## Required action
The task calls for the lines below from the line with "Elettronica" to the line with "Anzeigen… Was sind LinkedIn’s Limited", both ends included, copied exactly, without any pictures.

[Stored data entries]
————

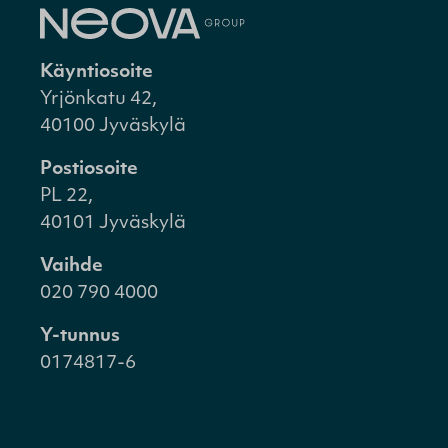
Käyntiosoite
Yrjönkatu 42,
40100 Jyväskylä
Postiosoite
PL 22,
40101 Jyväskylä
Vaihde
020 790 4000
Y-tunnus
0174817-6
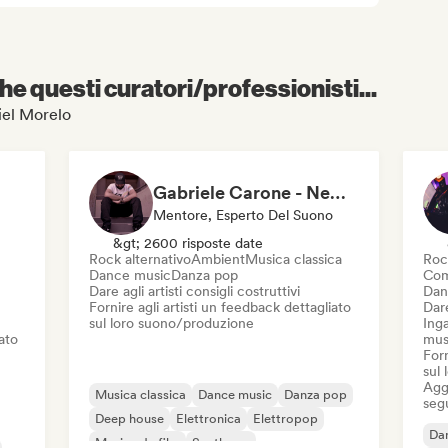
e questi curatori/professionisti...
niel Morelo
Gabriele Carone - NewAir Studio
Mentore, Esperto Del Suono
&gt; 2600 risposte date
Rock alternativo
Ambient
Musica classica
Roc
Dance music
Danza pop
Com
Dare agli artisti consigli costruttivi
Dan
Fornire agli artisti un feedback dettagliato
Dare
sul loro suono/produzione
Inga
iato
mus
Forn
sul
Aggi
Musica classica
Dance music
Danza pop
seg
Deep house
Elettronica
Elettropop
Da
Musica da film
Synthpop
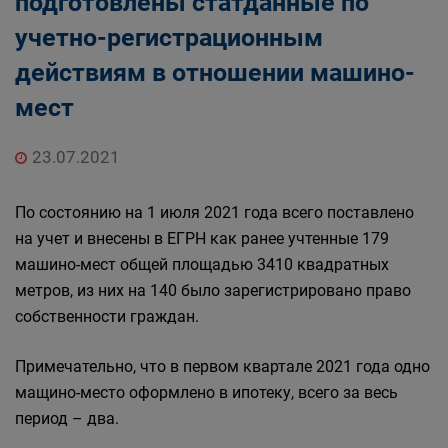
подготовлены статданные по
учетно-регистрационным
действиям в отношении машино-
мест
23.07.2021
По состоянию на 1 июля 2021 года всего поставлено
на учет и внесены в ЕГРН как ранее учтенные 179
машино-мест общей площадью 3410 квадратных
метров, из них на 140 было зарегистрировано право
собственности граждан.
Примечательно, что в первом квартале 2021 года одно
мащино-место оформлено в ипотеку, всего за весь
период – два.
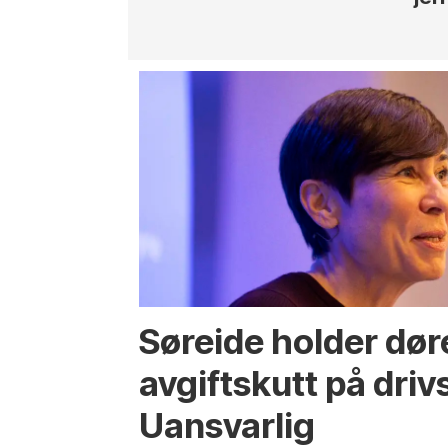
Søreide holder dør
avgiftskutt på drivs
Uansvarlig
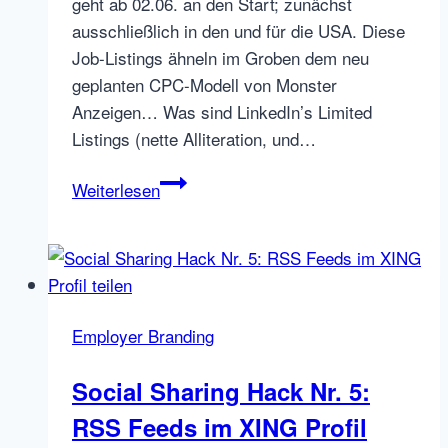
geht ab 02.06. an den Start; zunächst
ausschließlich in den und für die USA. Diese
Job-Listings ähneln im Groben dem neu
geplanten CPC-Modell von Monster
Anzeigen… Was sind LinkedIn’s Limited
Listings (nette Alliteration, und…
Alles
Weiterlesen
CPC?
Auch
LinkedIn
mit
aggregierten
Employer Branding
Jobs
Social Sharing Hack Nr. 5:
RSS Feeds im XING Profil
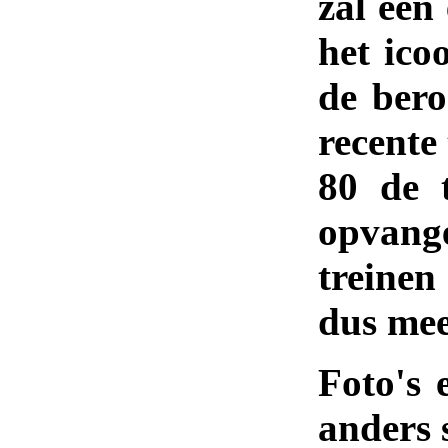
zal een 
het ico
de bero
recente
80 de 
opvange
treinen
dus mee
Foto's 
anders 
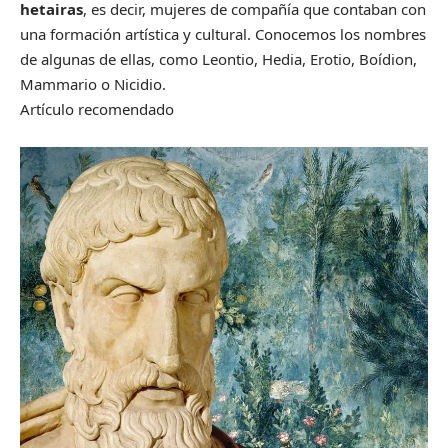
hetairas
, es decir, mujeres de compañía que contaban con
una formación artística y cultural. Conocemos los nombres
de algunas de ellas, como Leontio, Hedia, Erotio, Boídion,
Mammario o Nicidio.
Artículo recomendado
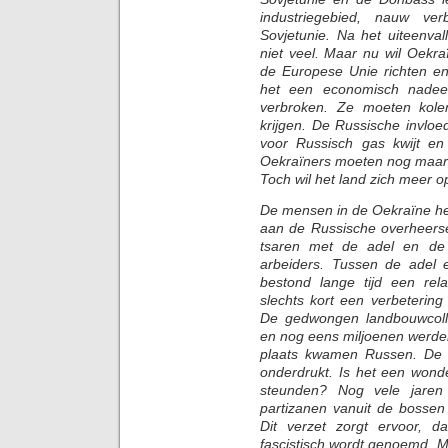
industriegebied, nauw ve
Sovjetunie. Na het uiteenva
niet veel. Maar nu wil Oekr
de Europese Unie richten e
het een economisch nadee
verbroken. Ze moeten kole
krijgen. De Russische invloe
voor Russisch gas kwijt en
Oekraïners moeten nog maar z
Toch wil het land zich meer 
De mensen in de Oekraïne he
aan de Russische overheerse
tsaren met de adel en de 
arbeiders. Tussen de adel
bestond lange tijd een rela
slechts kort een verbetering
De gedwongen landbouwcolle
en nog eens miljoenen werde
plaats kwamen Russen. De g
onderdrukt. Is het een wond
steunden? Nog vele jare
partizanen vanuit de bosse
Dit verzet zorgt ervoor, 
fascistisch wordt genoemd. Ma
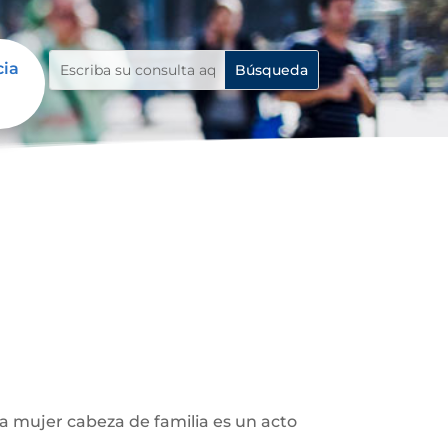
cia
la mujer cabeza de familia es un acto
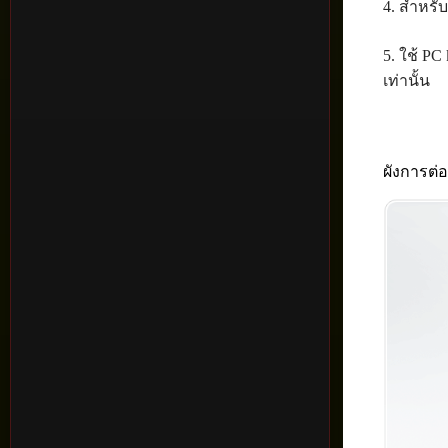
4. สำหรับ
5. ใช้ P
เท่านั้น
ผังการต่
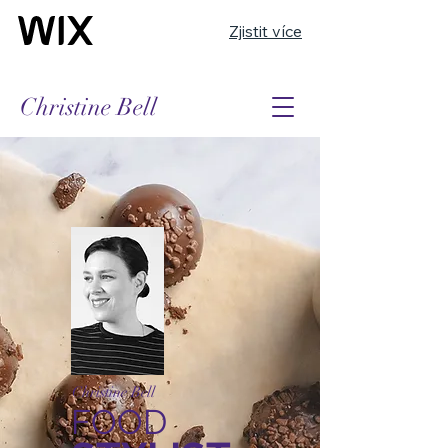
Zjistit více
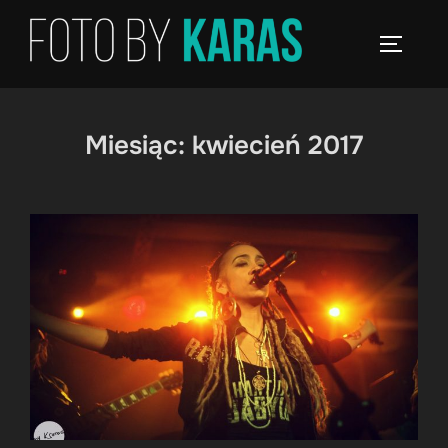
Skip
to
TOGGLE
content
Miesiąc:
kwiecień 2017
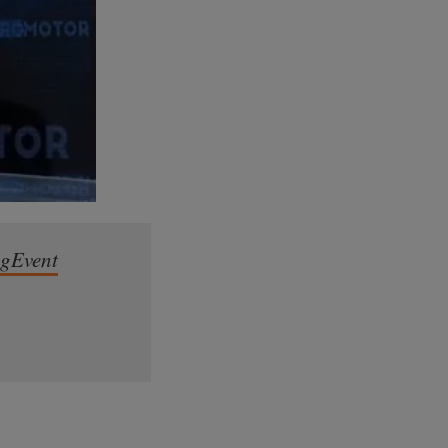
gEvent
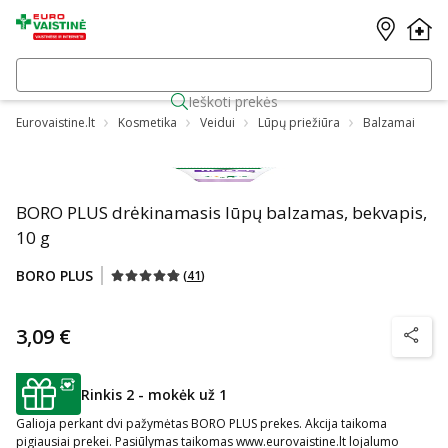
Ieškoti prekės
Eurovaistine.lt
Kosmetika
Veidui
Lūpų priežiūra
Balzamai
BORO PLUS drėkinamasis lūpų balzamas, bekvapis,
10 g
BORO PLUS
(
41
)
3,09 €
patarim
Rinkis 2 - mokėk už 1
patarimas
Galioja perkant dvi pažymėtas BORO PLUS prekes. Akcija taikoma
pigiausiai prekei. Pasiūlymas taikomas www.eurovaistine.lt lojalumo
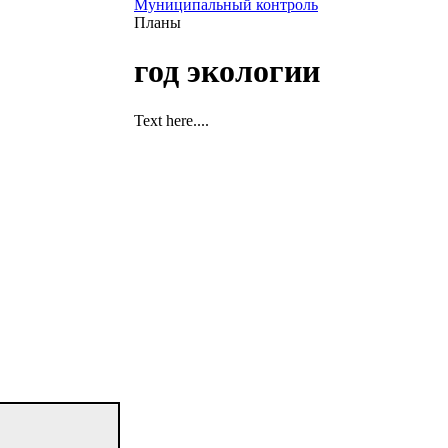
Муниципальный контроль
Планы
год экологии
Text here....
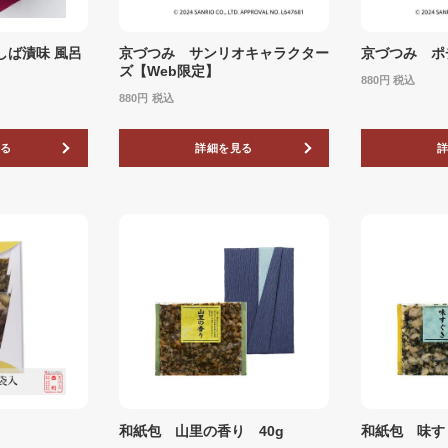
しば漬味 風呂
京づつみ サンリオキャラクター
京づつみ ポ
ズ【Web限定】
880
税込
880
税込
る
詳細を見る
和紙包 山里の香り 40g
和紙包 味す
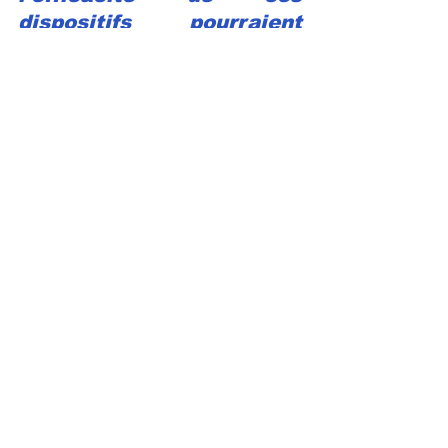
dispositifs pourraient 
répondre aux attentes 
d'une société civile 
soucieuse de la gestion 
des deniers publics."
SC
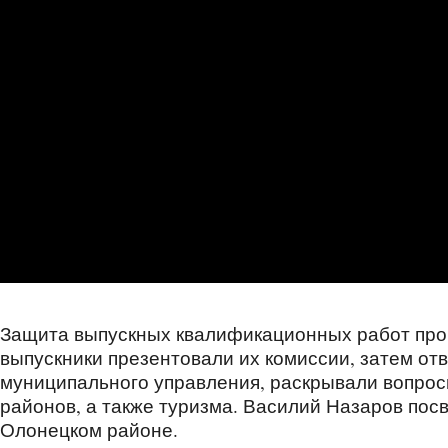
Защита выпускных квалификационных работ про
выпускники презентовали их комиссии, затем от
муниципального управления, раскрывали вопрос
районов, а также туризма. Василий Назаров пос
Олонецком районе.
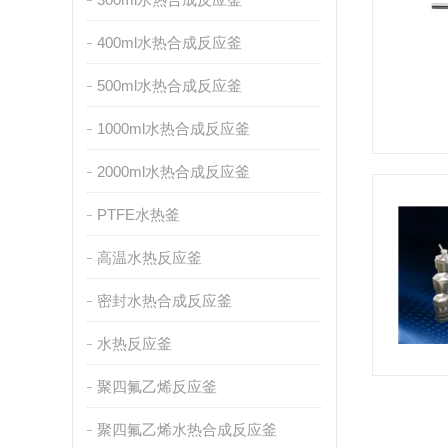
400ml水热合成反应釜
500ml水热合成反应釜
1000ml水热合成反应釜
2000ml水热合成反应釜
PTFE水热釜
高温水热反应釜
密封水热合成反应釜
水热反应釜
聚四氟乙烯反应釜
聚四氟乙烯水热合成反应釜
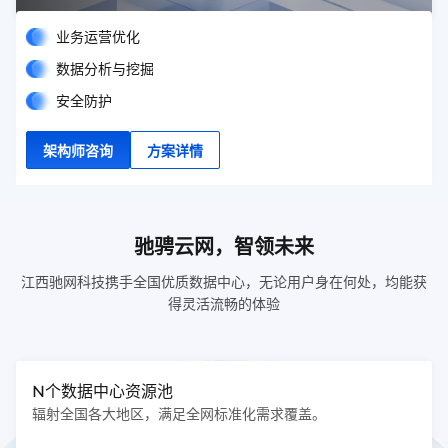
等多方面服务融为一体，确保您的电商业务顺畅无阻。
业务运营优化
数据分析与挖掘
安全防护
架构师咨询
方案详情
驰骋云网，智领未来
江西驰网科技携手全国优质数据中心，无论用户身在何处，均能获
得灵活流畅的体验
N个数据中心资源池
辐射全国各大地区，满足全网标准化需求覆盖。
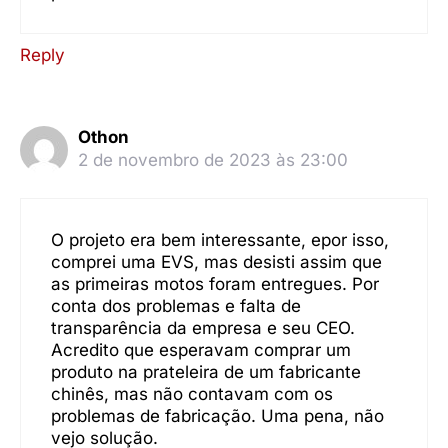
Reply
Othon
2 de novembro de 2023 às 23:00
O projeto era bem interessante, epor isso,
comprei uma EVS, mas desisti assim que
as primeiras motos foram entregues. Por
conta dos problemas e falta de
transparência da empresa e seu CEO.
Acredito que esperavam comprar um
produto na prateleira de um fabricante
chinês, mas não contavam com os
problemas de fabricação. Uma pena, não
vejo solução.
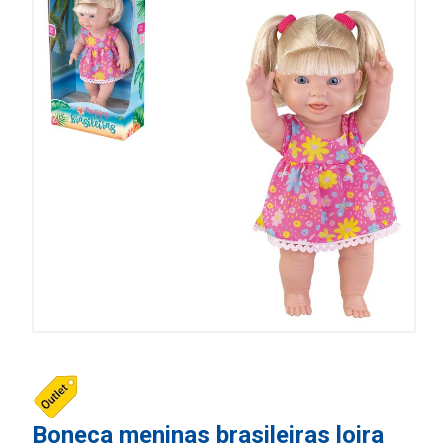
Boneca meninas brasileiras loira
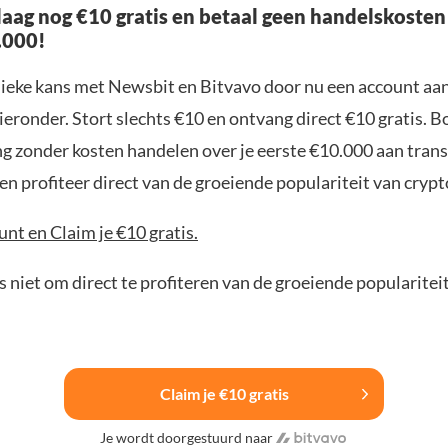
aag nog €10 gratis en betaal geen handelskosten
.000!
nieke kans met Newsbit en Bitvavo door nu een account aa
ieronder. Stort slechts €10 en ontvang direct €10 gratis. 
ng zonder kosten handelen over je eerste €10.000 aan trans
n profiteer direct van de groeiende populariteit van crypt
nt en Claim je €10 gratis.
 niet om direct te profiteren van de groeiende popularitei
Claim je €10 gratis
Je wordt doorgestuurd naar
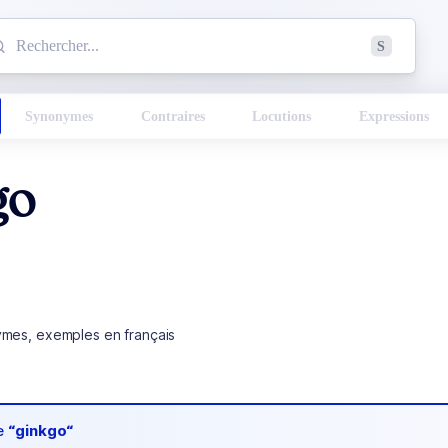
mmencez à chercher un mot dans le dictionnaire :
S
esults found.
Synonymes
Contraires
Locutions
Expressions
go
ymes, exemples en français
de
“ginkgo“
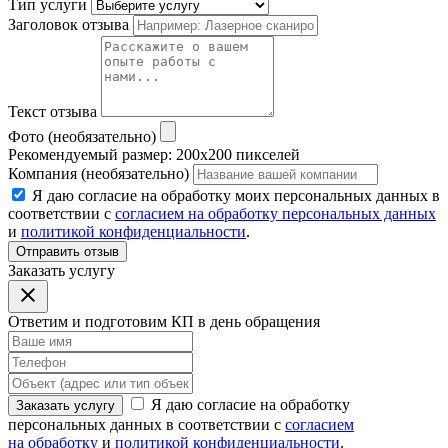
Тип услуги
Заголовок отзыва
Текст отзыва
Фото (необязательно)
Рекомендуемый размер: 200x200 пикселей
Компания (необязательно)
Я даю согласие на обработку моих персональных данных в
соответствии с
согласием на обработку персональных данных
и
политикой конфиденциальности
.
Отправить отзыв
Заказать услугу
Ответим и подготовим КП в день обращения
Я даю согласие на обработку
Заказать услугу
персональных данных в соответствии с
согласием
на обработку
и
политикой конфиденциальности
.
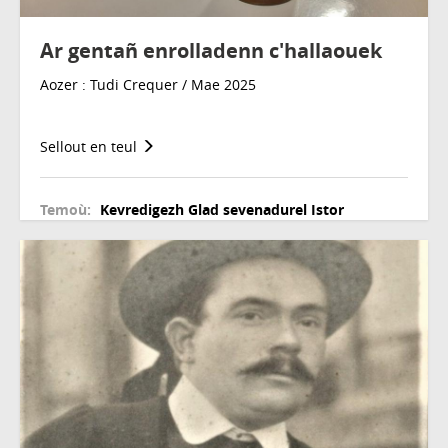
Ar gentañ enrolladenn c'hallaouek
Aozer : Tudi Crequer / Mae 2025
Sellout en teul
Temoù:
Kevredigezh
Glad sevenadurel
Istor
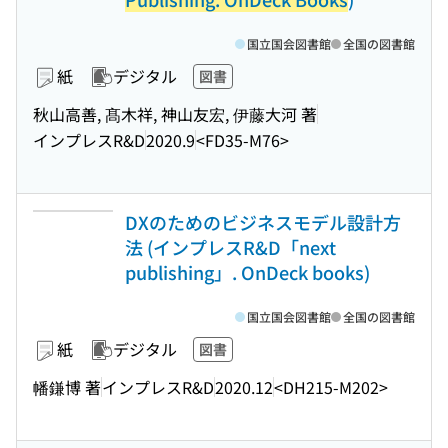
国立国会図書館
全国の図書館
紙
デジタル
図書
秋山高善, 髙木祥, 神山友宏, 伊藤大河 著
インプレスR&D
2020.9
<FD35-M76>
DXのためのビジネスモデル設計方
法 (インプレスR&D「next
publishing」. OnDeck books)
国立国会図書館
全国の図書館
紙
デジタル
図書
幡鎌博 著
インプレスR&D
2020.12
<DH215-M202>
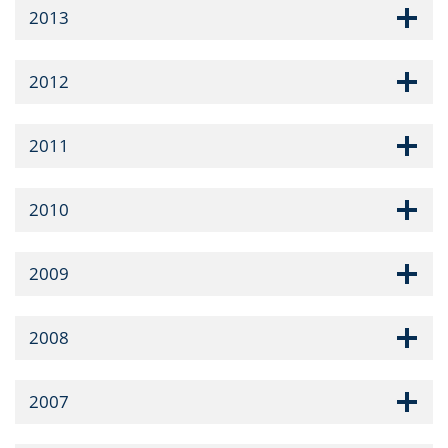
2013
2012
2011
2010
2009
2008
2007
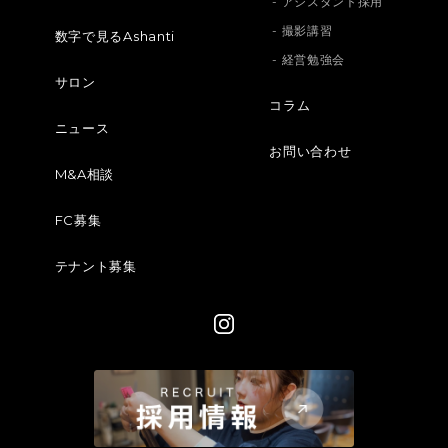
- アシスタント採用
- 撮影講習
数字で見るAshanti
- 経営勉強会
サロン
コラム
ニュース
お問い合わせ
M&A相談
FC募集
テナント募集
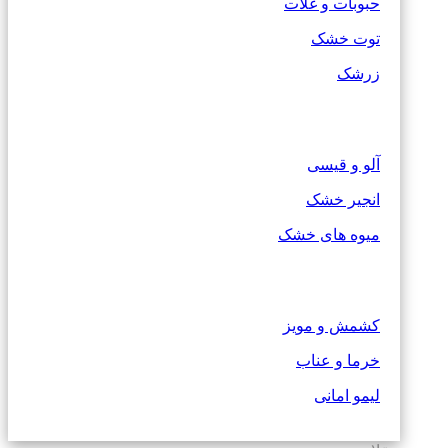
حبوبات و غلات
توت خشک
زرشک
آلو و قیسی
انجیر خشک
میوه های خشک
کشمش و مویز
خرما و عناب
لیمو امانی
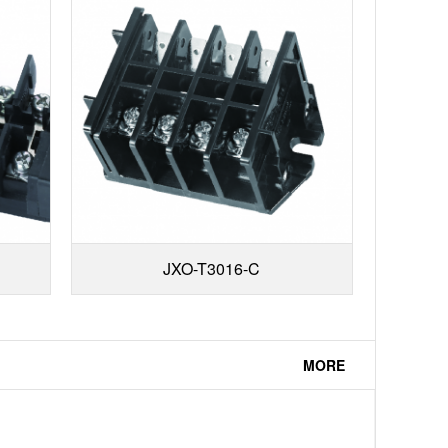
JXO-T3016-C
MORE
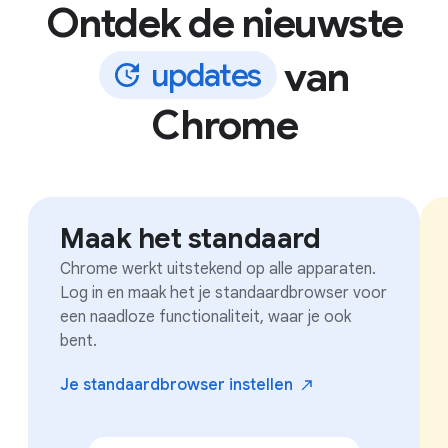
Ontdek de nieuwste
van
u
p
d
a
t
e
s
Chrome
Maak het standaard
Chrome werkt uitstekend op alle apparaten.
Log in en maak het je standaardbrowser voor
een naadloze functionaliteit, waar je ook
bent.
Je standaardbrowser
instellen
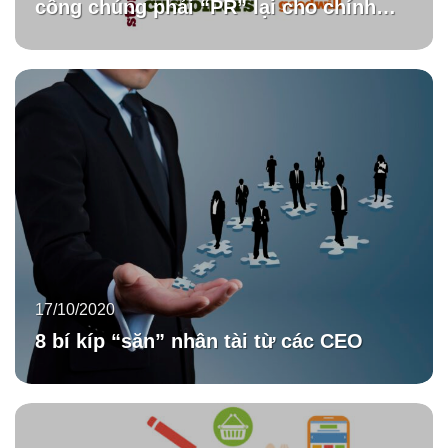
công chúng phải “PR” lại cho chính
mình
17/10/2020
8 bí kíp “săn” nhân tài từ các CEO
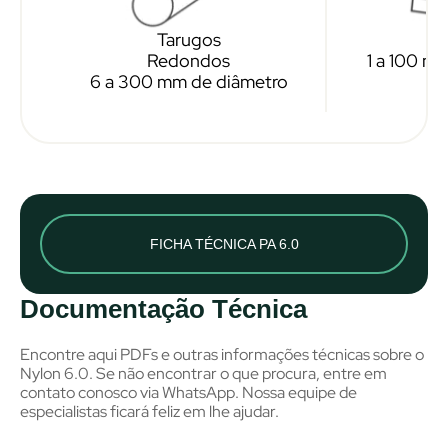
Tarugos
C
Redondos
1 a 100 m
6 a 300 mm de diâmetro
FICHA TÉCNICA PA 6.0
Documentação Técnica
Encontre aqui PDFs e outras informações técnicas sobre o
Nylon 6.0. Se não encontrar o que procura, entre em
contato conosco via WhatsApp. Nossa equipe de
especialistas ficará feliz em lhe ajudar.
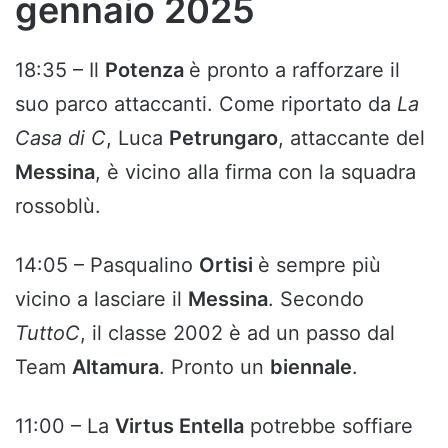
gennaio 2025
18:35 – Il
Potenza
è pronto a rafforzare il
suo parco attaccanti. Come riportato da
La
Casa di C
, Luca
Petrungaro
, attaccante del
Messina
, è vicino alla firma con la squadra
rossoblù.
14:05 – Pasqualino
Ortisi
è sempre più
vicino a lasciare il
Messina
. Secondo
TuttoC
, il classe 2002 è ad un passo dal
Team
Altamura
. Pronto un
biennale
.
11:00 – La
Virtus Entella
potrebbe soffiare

————

## Result of this exercise
Elettronica
Elettropop
Da
Musica da film
Synthpop
подготовлены статданные по
учетно-регистрационным
действиям в отношении машино-
мест
23.07.2021
По состоянию на 1 июля 2021 года всего поставлено
на учет и внесены в ЕГРН как ранее учтенные 179
машино-мест общей площадью 3410 квадратных
метров, из них на 140 было зарегистрировано право
собственности граждан.
Примечательно, что в первом квартале 2021 года одно
мащино-место оформлено в ипотеку, всего за весь
период – два.
Søreide holder dør
avgiftskutt på drivs
Uansvarlig
geht ab 02.06. an den Start; zunächst
ausschließlich in den und für die USA. Diese
Job-Listings ähneln im Groben dem neu
geplanten CPC-Modell von Monster
Anzeigen… Was sind LinkedIn’s Limited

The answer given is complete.